Earthquake in Algeria

The city of Blida in Algeria was struck by a major earthquake on 2 March 1825. It had an estimated magnitude of 7.0 and a maximum felt intensity of X (Extreme) on the Modified Mercalli scale. It caused almost the complete destruction of Blida and led to the deaths of at least 6,000 of the inhabitants.

==Tectonic setting==
Northern Algeria lies within the complex belt of collision between the African plate and the Eurasian plate. Blida is located at the southern margin of the Mitidja Basin, which is filled with Neogene aged sedimentary rocks. The southern boundary to this basin is formed by thrust faults of the Blida fold and thrust belt. The rupture of a fault within an offshore continuation of this zone, further to the northeast, is thought to have been responsible for the 2003 Boumerdès earthquake.

==Earthquake==
The earthquake occurred at 07:00 local time. The maximum intensity of X on the Modified Mercalli scale has been used to estimate the magnitude as 7.0. Over the next four days, there were ten significant aftershocks.

==Damage==
The earthquake devastated Blida leaving very few buildings standing.
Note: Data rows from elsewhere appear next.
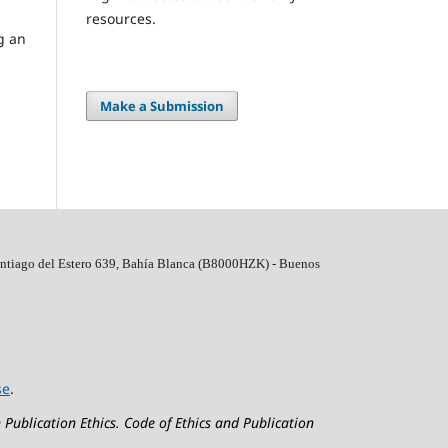
resources.
ng an
Make a Submission
ntiago del Estero 639, Bahí­a Blanca (B8000HZK) - Buenos
se
.
 Publication Ethics.
Code of Ethics and Publication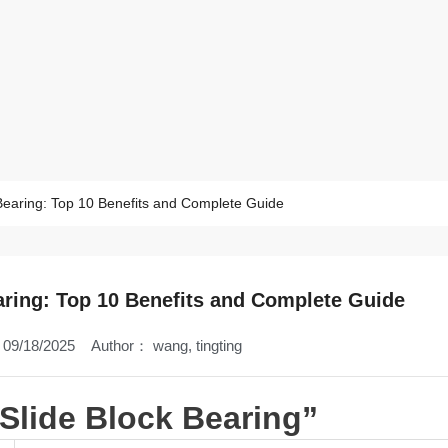
 Bearing: Top 10 Benefits and Complete Guide
aring: Top 10 Benefits and Complete Guide
09/18/2025
Author：
wang, tingting
 Slide Block Bearing”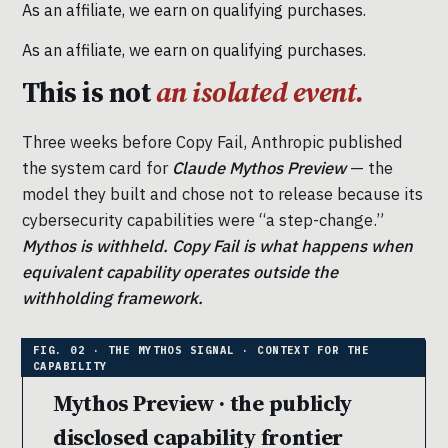
As an affiliate, we earn on qualifying purchases.
As an affiliate, we earn on qualifying purchases.
This is not
an isolated event.
Three weeks before Copy Fail, Anthropic published
the system card for
Claude Mythos Preview
— the
model they built and chose not to release because its
cybersecurity capabilities were “a step-change.”
Mythos is withheld. Copy Fail is what happens when
equivalent capability operates outside the
withholding framework.
Mythos Preview · the publicly
disclosed capability frontier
It had no significant effects on Algiers, apart from some possible damage to the Casbah, although the city was only 50 km away from the epicentre. There were reports of widespread ground fissuring and both wells and springs were said to have dried up in the hours before the earthquake.

The total number of people killed was reported to be at least 6,000 and possibly much higher. The high death toll is explained by the timing of the earthquake during prayers, leaving many people crushed by collapsed mosques.